The exhibition will run from May 23 through October 11, 2026, featuring works that invite direct visitor engagement and transform everyday actions into powerful expressions of peace and connection. A significant highlight will be the installation of "Wish Trees for Los Angeles" on the East West Bank Plaza, where The Broad's olive trees will host this interactive piece originally presented in Santa Monica in 1996. The installation encourages public participation by allowing visitors to contribute their personal wishes, embodying themes of hope and community spirit that have defined Ono's work throughout her career.

"For more than seven decades, Yoko Ono has expanded the possibilities of art as a force for connection and change," said Joanne Heyler, Founding Director and President of The Broad. "Poetic and bold, her emphasis on community and activism is especially timely, reminding us that imagination binds us together and can be a powerful source of collective strength."

Born in Tokyo in 1933, Ono relocated to New York City in 1956, where she quickly became an integral part of the city's emerging experimental art community. She played a crucial role in the early development of conceptual art and was closely involved in the formation of Fluxus, the global avant-garde collective that included renowned figures such as George Maciunas, La Monte Young, and John Cage. Her formative experiences as a young girl fleeing the horrors of World War II in the Japanese countryside deeply influenced her artistic principles, where she learned to rely on imagination for nourishment and to maintain hope during difficult times.

From the beginning of her career, Ono believed that artistic production was not confined to studios, galleries, or museums, but could exist in the minds, bodies, and hearts of everyone. "Since the 1950s, Yoko Ono has worked across genres and mediums from music and performance to visual art, contending with a complex spectrum of human emotion," explained Sarah Loyer, Curator and Exhibitions Manager at The Broad. "Her foundational contributions to 1960s conceptualism and her lifelong commitment to participation have redefined what art can be and do."

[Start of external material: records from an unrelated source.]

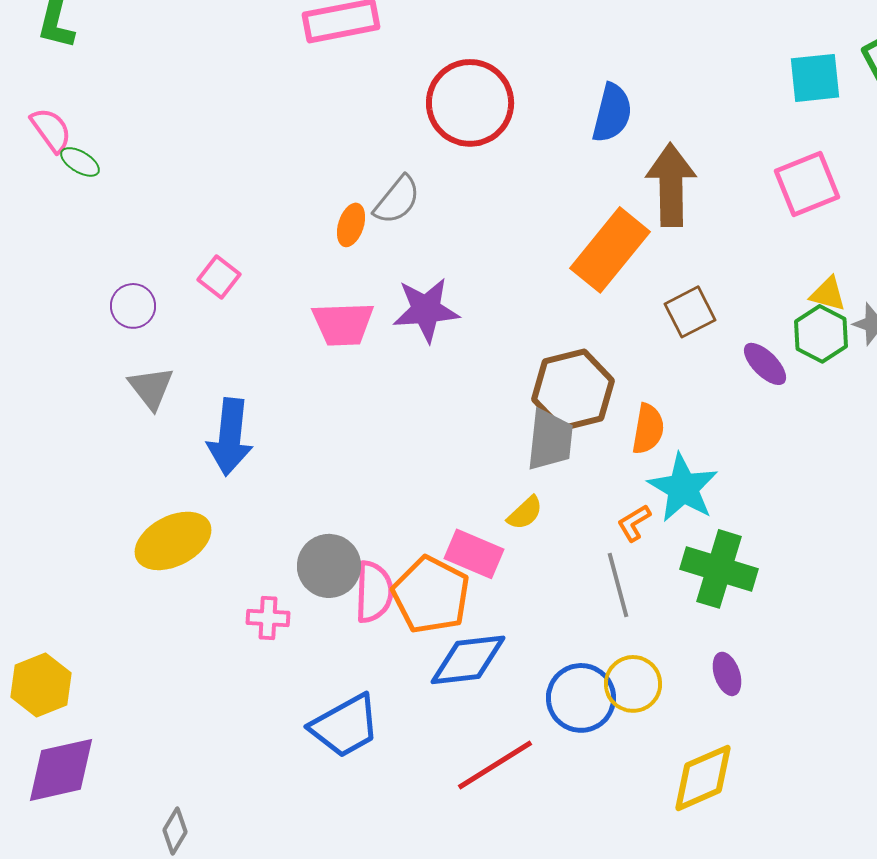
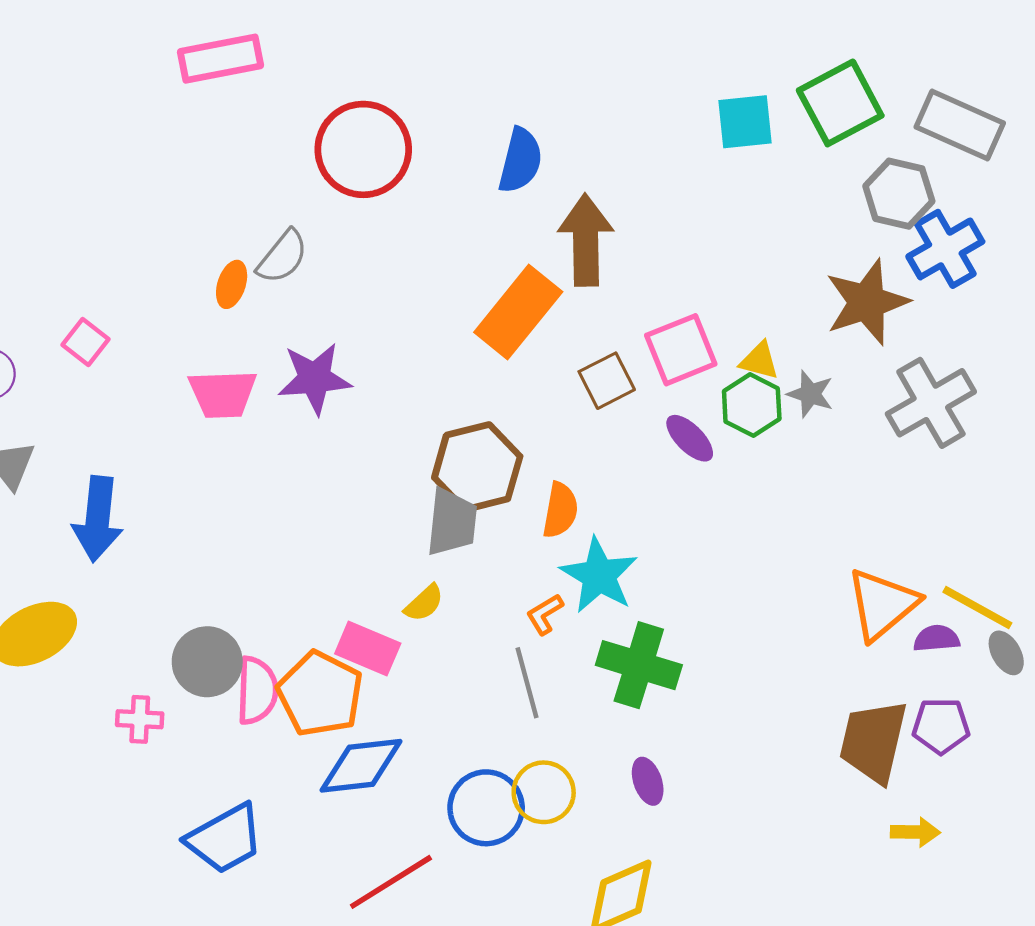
pink square: (807, 184) -> (681, 350), moved

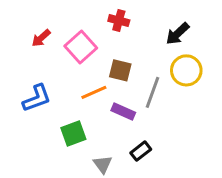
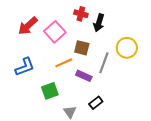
black arrow: (177, 34) -> (99, 23), moved, turned -30
red arrow: (41, 38) -> (28, 26), size x1.5

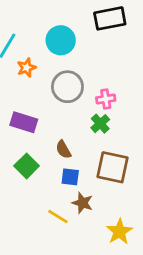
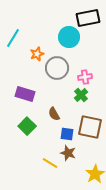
cyan circle: (61, 40) -> (69, 37), moved
orange star: (27, 68) -> (37, 54), moved
blue square: (70, 177) -> (67, 134), moved

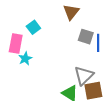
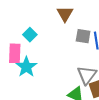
cyan star: (25, 59) -> (26, 67), size x1.5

The exhibition will showcase materials from Ono's international campaigns for peace and displays of anti-war activism, including significant works such as "Acorn Event" (1968) and "Bed Peace" (1969), projects created in collaboration with her late husband, John Lennon. In 1968, Ono and Lennon planted two acorns as a living sculpture for the Exhibition of British Sculpture at Coventry Cathedral in England, later sending acorns to world leaders to plant in their gardens as symbols of world peace. The following year, the couple staged their famous bed-in events in Amsterdam and Montreal, leveraging media attention to speak out against the Vietnam War.

Film and video will feature prominently throughout the exhibition, including footage of Ono's most famous participatory performance work, "Cut Piece," first performed at Yamaichi Hall in Kyoto in 1964. In this groundbreaking piece, the audience was invited to cut away pieces of her clothing while she sat silently onstage. The exhibition will also display "FILM NO. 1 (MATCH) / Fluxfilm No. 14" (1966), which captures the striking of a match in slow motion, and "FILM NO. 4 (BOTTOMS)" (1967), a work once banned by the British Board of Film Censors. Collaborative video works with Lennon, including "FLY" (1970-71) and "Freedom" (1970), which address women's liberation, will also be featured.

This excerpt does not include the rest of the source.